Will mark brainliest and give 20 points! In what ways can vertical, horizontal, and oblique asymptotes be identified? Please use your own example to identify.

Think of asy. as limiting fences to where your graph can travel. If, for example, you graph y = 1/x properly, you'll see that the graph never crosses either the x- or the y-axis. As x increases, your graph will get closer and closer to the line y=0 (which happens to be the horiz. axis), but will not cross it. Similarly, as x approaches x=0, the graph gets closer and closer to the vert. axis, x=0, but will not cross it. Do you see how the asymptotes limit where the graph can go?

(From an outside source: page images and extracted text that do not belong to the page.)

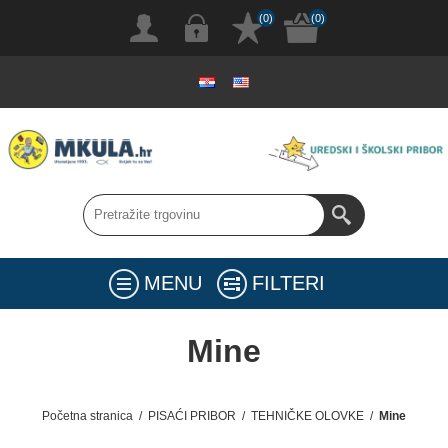
(0)
(0)
MENU
FILTERI
Mine
Početna stranica
/
PISAĆI PRIBOR
/
TEHNIČKE OLOVKE
/
Mine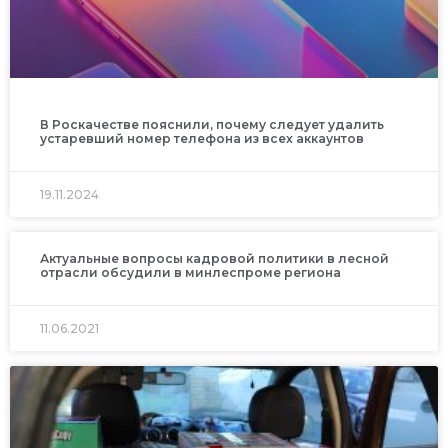
В Роскачестве пояснили, почему следует удалить
устаревший номер телефона из всех аккаунтов
19.11.2024
Актуальные вопросы кадровой политики в лесной
отрасли обсудили в минлеспроме региона
11.06.2021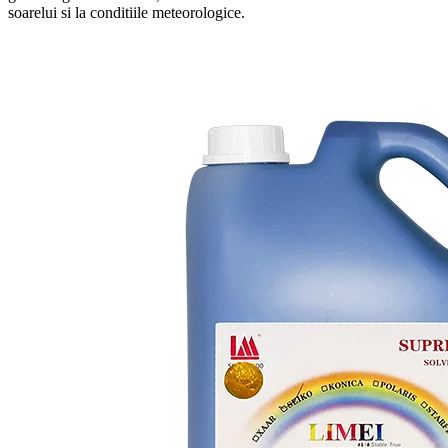
soarelui si la conditiile meteorologice.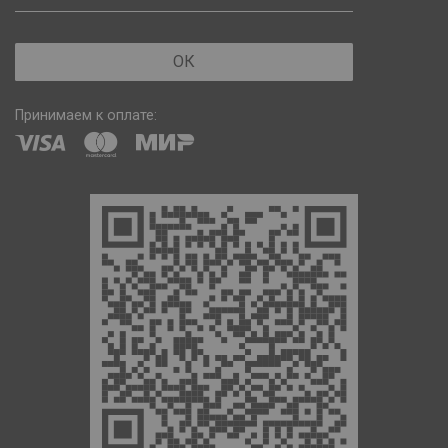
ОК
Принимаем к оплате: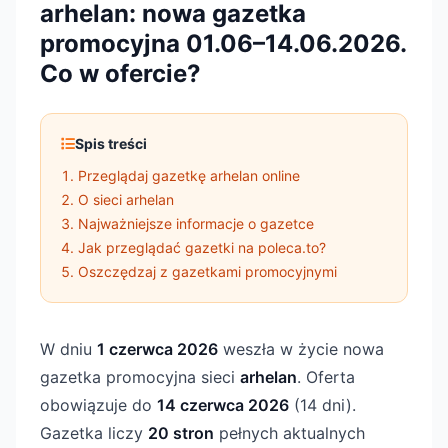
arhelan: nowa gazetka
promocyjna 01.06–14.06.2026.
Co w ofercie?
Spis treści
Przeglądaj gazetkę arhelan online
O sieci arhelan
Najważniejsze informacje o gazetce
Jak przeglądać gazetki na poleca.to?
Oszczędzaj z gazetkami promocyjnymi
W dniu
1 czerwca 2026
weszła w życie nowa
gazetka promocyjna sieci
arhelan
. Oferta
obowiązuje do
14 czerwca 2026
(14 dni).
Gazetka liczy
20 stron
pełnych aktualnych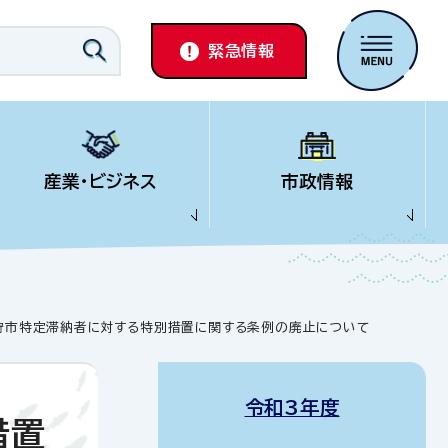
緊急情報
産業・ビジネス
市政情報
石狩市特定滞納者に対する特別措置に関する条例の廃止について
令和3年度
措置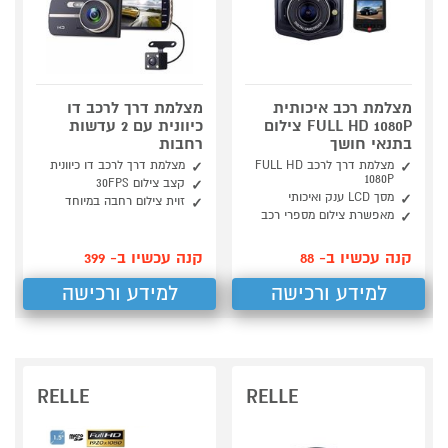
מצלמת רכב איכותית
מצלמת דרך לרכב דו
FULL HD 1080P צילום
כיוונית עם 2 עדשות
בתנאי חושך
רחבות
מצלמת דרך לרכב FULL HD
מצלמת דרך לרכב דו כיוונית
1080P
קצב צילום 30FPS
מסך LCD ענק ואיכותי
זוית צילום רחבה במיוחד
מאפשרת צילום מספרי רכב
קנה עכשיו ב- 88
קנה עכשיו ב- 399
למידע ורכישה
למידע ורכישה
RELLE
RELLE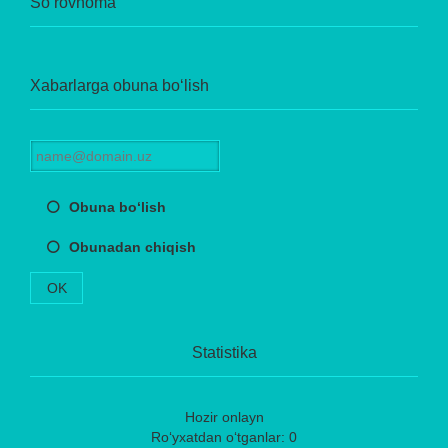
So‘rovnoma
Xabarlarga obuna bo‘lish
Obuna bo‘lish
Obunadan chiqish
OK
Statistika
Hozir onlayn
Ro‘yxatdan o‘tganlar: 0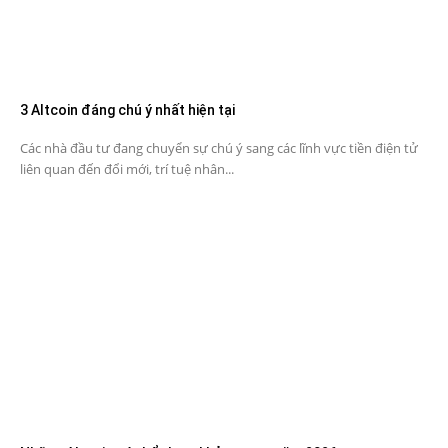
3 Altcoin đáng chú ý nhất hiện tại
Các nhà đầu tư đang chuyển sự chú ý sang các lĩnh vực tiền điện tử
liên quan đến đổi mới, trí tuệ nhân...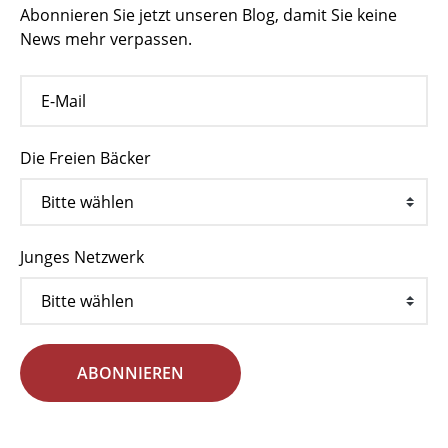
Abonnieren Sie jetzt unseren Blog, damit Sie keine
News mehr verpassen.
Die Freien Bäcker
Junges Netzwerk
ABONNIEREN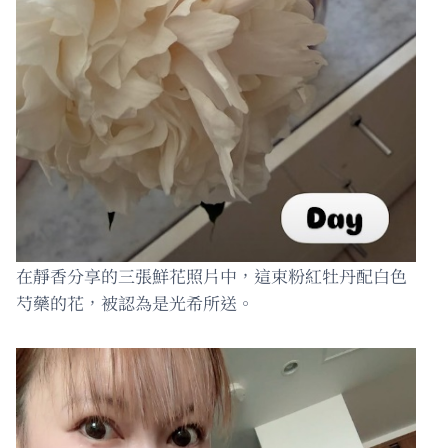
在靜香分享的三張鮮花照片中，這束粉紅牡丹配白色
芍藥的花，被認為是光希所送。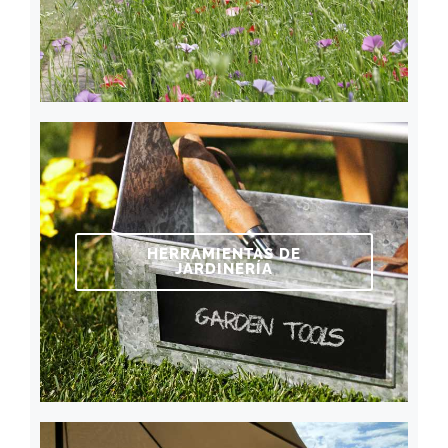
HERRAMIENTAS DE
JARDINERÍA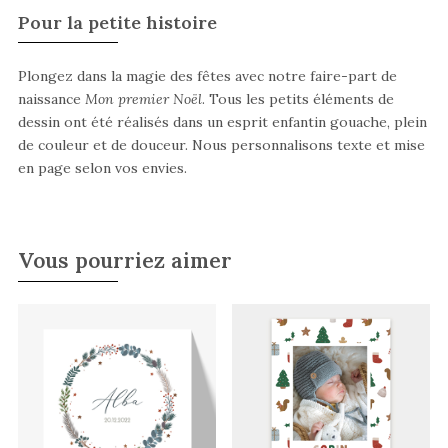
Pour la petite histoire
Plongez dans la magie des fêtes avec notre faire-part de
naissance
Mon premier Noël
. Tous les petits éléments de
dessin ont été réalisés dans un esprit enfantin gouache, plein
de couleur et de douceur. Nous personnalisons texte et mise
en page selon vos envies.
Vous pourriez aimer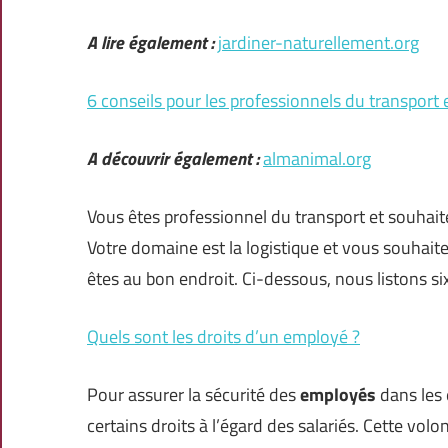
A lire également :
jardiner-naturellement.org
6 conseils pour les professionnels du transport e
A découvrir également :
almanimal.org
Vous êtes professionnel du transport et souhait
Votre domaine est la logistique et vous souhait
êtes au bon endroit. Ci-dessous, nous listons si
Quels sont les droits d’un employé ?
Pour assurer la sécurité des
employés
dans les 
certains droits à l’égard des salariés. Cette vol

Vertical asy. stem only from rational functions and correspond to x-values for which the denominator = 0. As you know, we can NOT divide by zero. Instead, we draw a vertical line thru any x-value at which the rational function is not defined.

Horiz. asy. have to do with the behavior of functions as x grows increasingly large, whether pos. or neg. Go back and re-read my earlier comments on horiz. asy. As x grows incr. large, in the positive direction, the graph of y=1/x approaches, but does not touch or cross, the horiz. asy.I will stop here and encourage you to ask questions if any of this discussion is not clear.

MrGumby MrGumby · Answer 2 · 2018-03-28T16:08:58+02:00

Vertical asymptotes can be defined by looking for gaps in the domain. In the equation f(x) = 1/x, you cannot put 0 into the equation. This is because we can't divide by 0. Giving us a vertical asymptote.

Horizontal asymptotes can be found by using the holes in the domain to find the range values that are not possible. In the same equation as above, there is no way to get a value of y = 0. Thus, you have a horizontal asymptote.

Oblique asymptotes are a bit harder to find. For this you would have to have a higher degree polynomial in the numerator than the denomination. In this case you would use synthetic division to find the slant. Example: 5x^3/x^2 + 5.